# [Your objective]
Please copy each line of the records below that includes the word "BoasVindas".

[Page-level text extractions]
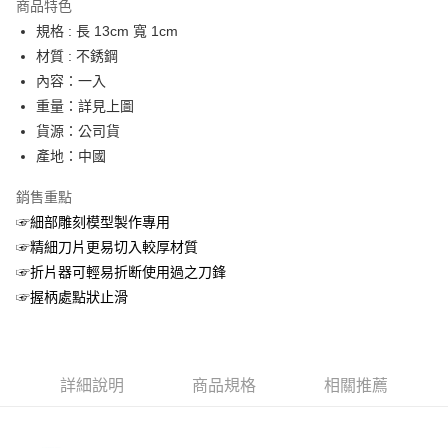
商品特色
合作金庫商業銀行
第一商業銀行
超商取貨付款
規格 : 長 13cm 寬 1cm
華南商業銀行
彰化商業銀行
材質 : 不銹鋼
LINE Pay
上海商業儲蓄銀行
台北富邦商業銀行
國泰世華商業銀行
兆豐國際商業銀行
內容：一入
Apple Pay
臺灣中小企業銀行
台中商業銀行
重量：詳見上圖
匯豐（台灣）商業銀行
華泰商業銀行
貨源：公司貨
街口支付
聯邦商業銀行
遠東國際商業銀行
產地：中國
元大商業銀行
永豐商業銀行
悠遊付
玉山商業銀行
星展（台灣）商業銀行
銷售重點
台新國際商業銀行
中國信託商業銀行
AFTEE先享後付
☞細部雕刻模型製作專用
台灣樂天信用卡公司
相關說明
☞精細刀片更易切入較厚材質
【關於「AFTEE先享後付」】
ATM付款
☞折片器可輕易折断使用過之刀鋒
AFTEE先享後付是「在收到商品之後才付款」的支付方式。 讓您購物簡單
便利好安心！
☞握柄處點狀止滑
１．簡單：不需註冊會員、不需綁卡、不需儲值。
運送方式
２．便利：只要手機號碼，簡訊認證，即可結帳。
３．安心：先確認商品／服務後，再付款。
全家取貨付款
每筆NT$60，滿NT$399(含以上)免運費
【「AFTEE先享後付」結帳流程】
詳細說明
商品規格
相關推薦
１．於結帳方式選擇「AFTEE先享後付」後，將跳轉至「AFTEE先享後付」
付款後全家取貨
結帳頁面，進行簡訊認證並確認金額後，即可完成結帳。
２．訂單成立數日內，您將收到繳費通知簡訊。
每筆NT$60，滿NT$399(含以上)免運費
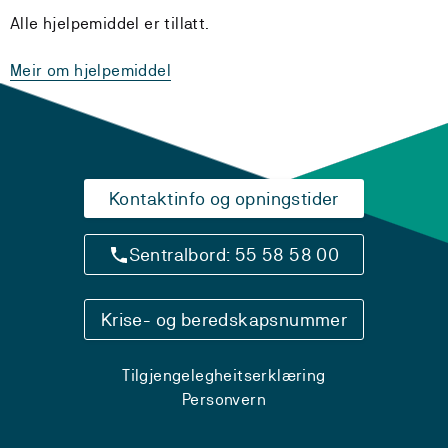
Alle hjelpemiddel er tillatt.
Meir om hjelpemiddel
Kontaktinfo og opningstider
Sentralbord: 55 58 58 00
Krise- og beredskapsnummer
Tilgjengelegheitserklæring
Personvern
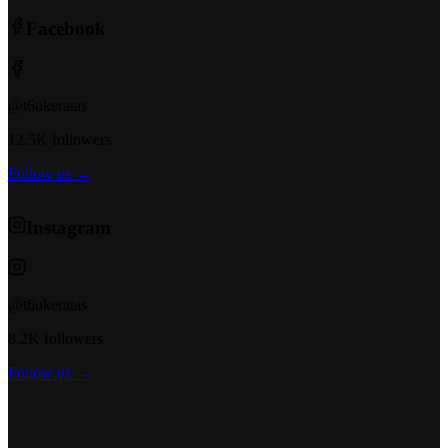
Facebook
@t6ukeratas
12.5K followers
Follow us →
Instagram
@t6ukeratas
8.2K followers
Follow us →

--

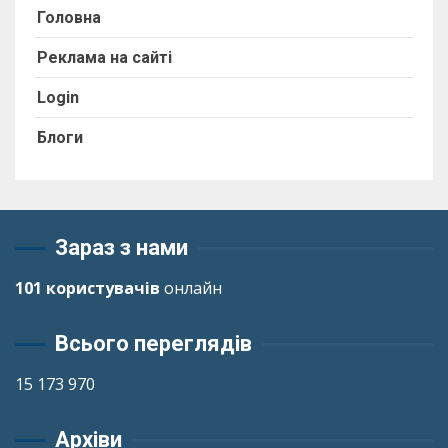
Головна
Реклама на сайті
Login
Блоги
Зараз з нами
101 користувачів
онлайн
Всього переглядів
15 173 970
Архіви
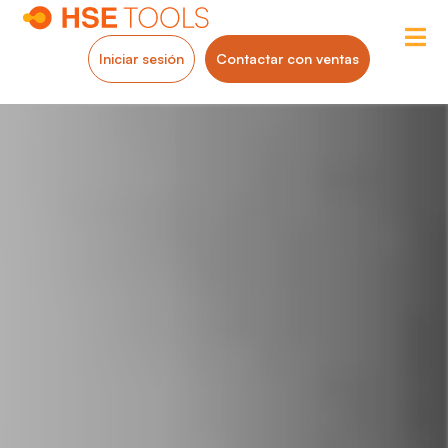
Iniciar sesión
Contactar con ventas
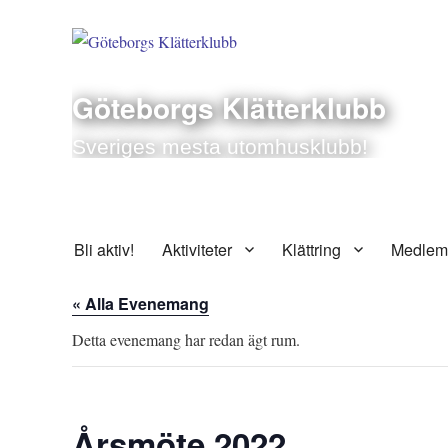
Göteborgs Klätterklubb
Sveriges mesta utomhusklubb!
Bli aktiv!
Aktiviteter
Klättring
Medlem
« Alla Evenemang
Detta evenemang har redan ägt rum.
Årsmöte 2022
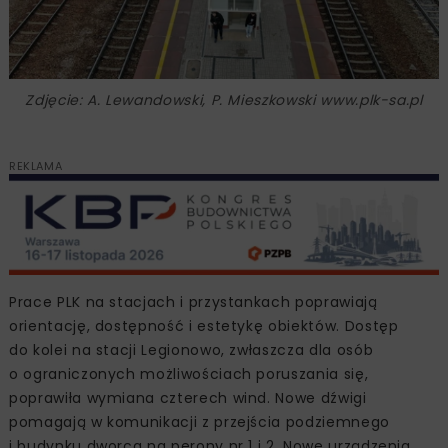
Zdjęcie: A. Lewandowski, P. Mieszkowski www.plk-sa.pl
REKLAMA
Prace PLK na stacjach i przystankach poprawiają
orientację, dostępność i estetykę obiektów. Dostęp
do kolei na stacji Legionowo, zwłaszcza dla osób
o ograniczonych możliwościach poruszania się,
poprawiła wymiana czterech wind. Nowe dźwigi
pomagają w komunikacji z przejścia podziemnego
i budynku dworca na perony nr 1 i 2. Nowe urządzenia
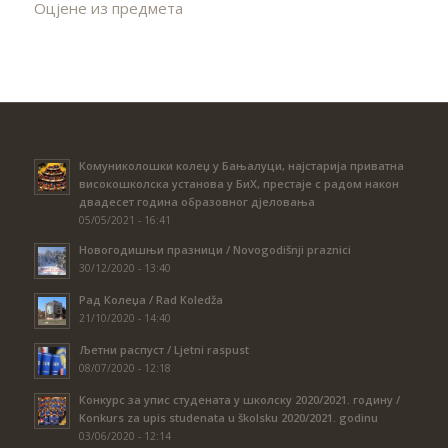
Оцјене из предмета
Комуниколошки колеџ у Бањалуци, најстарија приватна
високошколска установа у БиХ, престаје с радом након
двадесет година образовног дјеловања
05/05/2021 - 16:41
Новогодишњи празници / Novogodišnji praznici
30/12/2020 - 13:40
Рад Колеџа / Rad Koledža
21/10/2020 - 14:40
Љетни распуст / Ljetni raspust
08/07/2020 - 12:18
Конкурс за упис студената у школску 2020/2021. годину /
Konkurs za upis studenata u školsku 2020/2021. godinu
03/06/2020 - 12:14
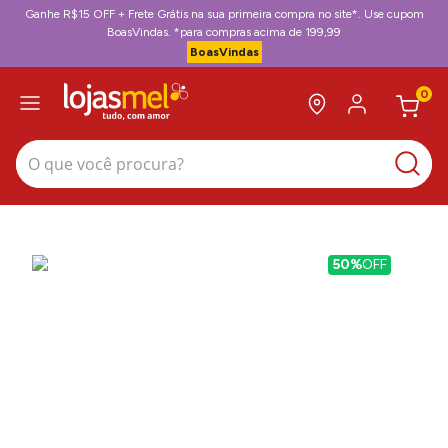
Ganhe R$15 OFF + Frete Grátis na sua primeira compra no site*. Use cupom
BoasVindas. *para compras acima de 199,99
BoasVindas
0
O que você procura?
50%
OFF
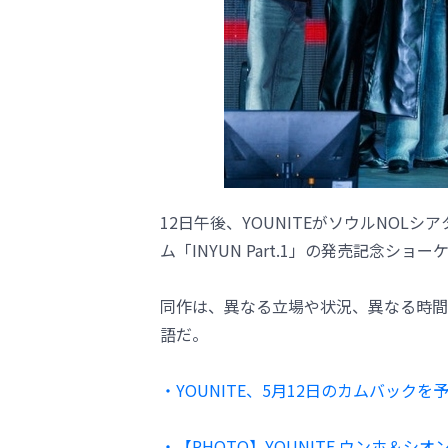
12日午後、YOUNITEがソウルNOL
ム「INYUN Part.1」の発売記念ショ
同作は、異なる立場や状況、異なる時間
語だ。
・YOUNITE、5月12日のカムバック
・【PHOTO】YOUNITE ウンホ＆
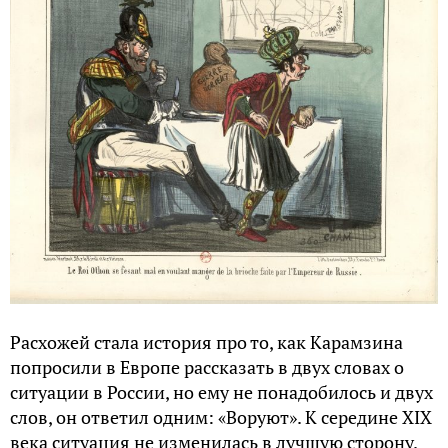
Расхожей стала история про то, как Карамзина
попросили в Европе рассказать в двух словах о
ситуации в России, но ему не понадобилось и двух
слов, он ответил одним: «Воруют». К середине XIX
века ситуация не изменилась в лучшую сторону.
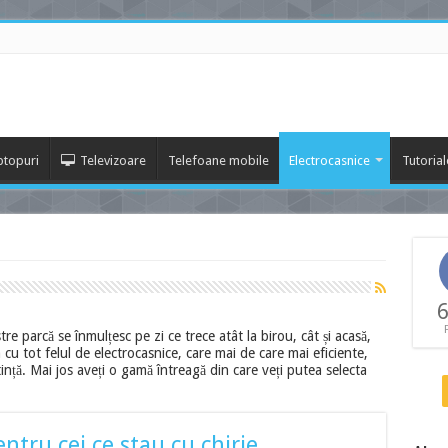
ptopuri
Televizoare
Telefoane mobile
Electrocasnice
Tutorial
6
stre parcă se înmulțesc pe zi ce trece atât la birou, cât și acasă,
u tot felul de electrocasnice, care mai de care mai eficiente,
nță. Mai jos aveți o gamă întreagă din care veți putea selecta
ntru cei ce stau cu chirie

==

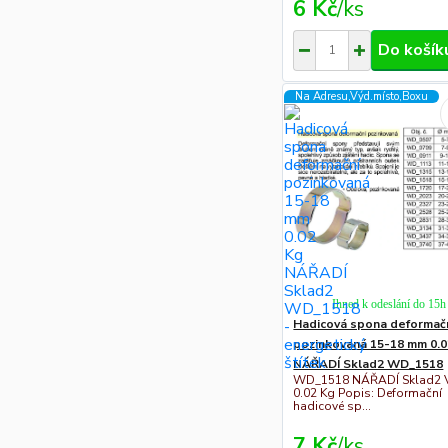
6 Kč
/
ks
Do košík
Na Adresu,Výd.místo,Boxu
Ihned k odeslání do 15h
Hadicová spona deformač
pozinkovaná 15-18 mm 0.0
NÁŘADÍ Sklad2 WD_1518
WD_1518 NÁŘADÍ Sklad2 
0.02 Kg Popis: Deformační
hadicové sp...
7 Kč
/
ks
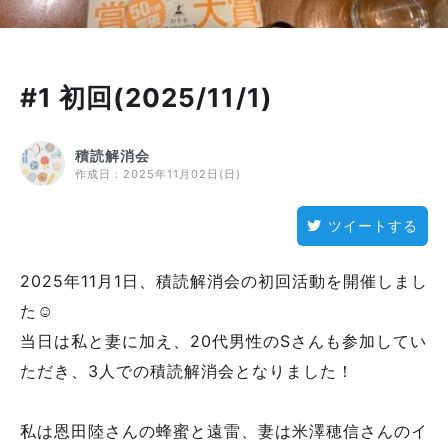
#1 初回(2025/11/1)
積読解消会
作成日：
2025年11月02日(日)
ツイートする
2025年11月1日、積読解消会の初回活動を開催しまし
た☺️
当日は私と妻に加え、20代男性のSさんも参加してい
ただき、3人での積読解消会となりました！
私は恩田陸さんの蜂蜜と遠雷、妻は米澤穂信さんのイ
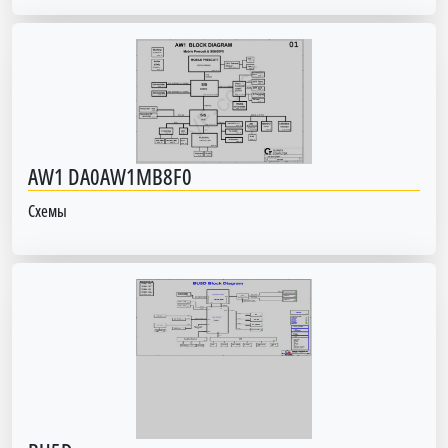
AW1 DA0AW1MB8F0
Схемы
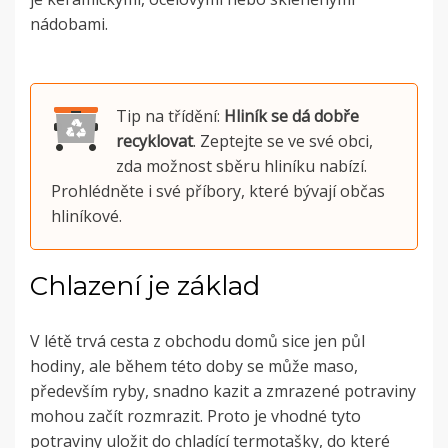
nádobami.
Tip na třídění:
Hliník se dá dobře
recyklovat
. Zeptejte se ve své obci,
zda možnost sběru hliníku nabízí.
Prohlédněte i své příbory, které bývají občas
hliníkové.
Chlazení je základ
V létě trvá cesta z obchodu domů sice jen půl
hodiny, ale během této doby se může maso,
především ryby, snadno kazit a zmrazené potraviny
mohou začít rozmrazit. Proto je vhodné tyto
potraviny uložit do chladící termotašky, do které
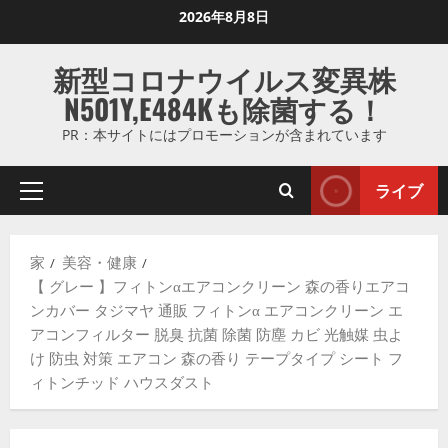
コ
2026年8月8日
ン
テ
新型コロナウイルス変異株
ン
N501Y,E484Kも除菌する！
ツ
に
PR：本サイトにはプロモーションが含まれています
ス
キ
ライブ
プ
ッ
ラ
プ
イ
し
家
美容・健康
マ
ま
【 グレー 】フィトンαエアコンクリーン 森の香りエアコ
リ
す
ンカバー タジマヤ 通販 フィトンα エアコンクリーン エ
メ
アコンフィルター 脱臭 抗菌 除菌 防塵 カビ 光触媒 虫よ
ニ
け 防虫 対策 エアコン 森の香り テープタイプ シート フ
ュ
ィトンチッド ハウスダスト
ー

# [Expected answer]
BoasVindas. *para compras acima de 199,99
BoasVindas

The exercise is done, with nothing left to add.